Political analysis company faces hacking accusations

AddThis

Political analysis company Stratfor has recently come under fire for allegedly being part of a plan to shut down local activist groups Occupy Austin and Deep Green Resistance Austin.

An unknown hacker group infiltrated Stratfor’s systems in December and obtained a large amount of confidential information, such as credit card numbers and company emails, and eliminated data on four Stratfor servers. Alleged emails between Stratfor employees and the Texas Department of Public Safety have caused debate regarding validity of the emails and whether online spying is taking place. In the messages, DPS officers instructed Stratfor to keep a close eye on Occupy Austin and Deep Green Resistance Austin.

In a statement released earlier this month, Stratfor CEO George Friedman said he did not know who the hackers were — many have claimed them to be members of the Internet activist group Anonymous – but that they allegedly hacked to expose corporate corruption.

Stratfor provides worldwide geopolitical analysis to subscribers around the world using traditional news outlets, open source monitoring of information and surveys from human sources.

Friedman said he expected the hackers to be disappointed with what they found.

“Of course we have relationships with people in the U.S. and other governments and obviously we know people in corporations, and that will be discovered in the emails,” Friedman said. “But that’s our job. We are what we said we were — an organization that generates its revenues through geopolitical analysis.”

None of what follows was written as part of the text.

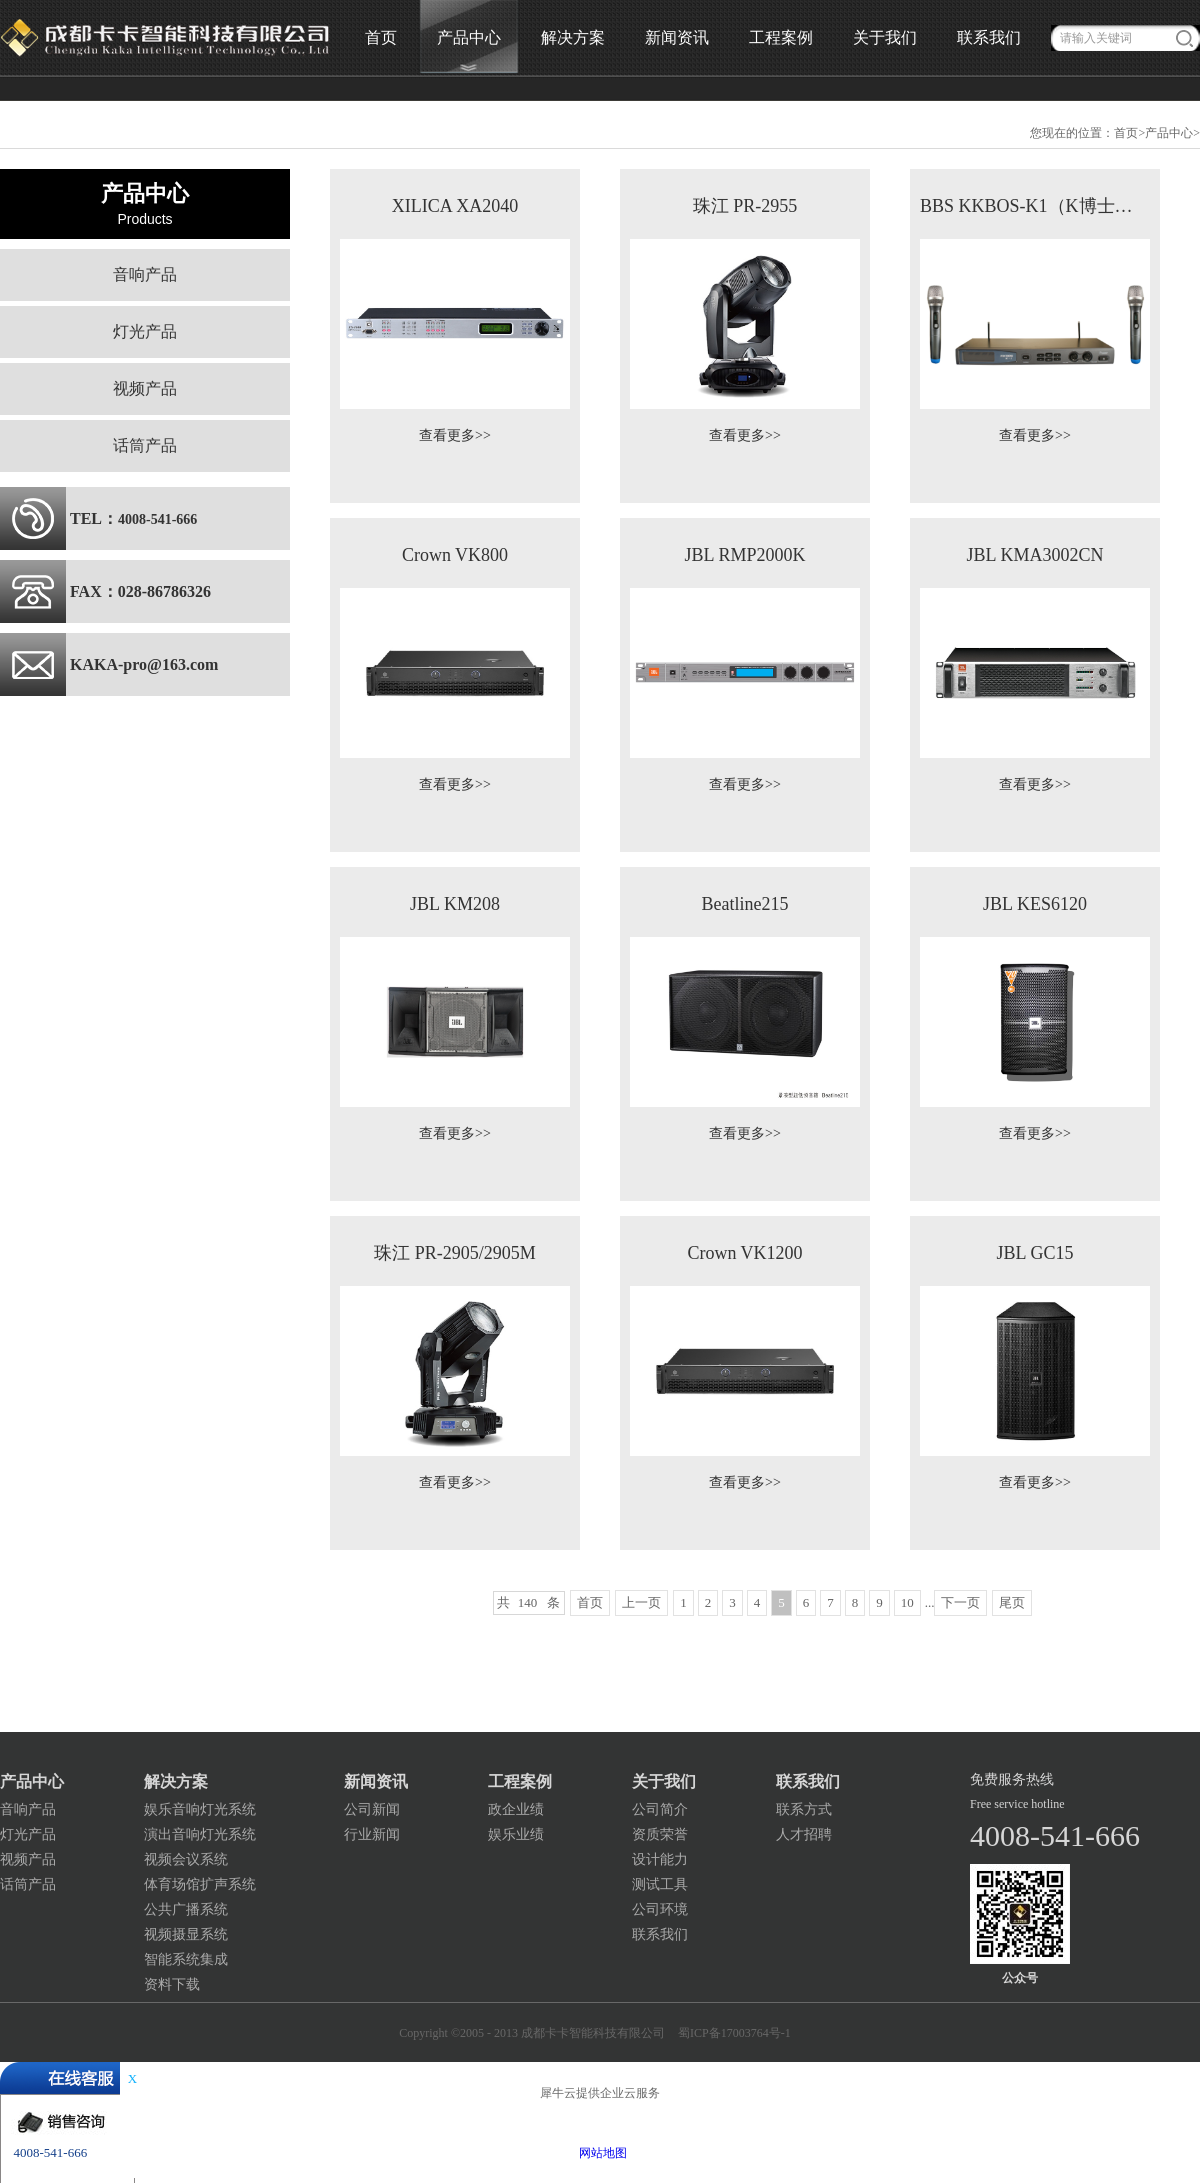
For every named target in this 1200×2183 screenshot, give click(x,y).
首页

In the emails, DPS officials sent Stratfor information on both activists movements and asked the company to gain understanding on how both groups operate. Stratfor employees reportedly suspected an alliance between Occupy Austin and Deep Green Resistance and thought it could be a threat.

DPS spokesman Tom Vinger said DPS cannot verify the authenticity of the information contained in the emails.

Occupy Austin member Kit O’Connell said the Stratfor emails reaffirmed the group’s concern about infiltrators within Occupy Austin. O’Connell said the dates on the emails coincided with the arrests of many Occupy Austin members the night of Halloween for civil disobedience. On Halloween, one person left the group and accused specific members of breaking the law, O’Connell said.

O’Connell said although Occupy Austin group members have suspected other members of being infiltrators, there is no definite way to tell and no direct accusations have been made.

“Our movement is based around transparency and we do almost everything out in the open, although we are concerned of people spying,” O’Connell said. “It’s obvious some people in intelligence don’t know what to make of us and are afraid of us.”

He also said while many of Occupy Austin’s members are a part of Deep Green Resistance Austin, there is no formal alliance between the groups. There has been some talk about occupying the Stratfor building but nothing is set in stone, O’Connell said.

Stratfor officials have said they cannot comment on the emails at the moment but that measures are being taken to make sure something like this does not happen again.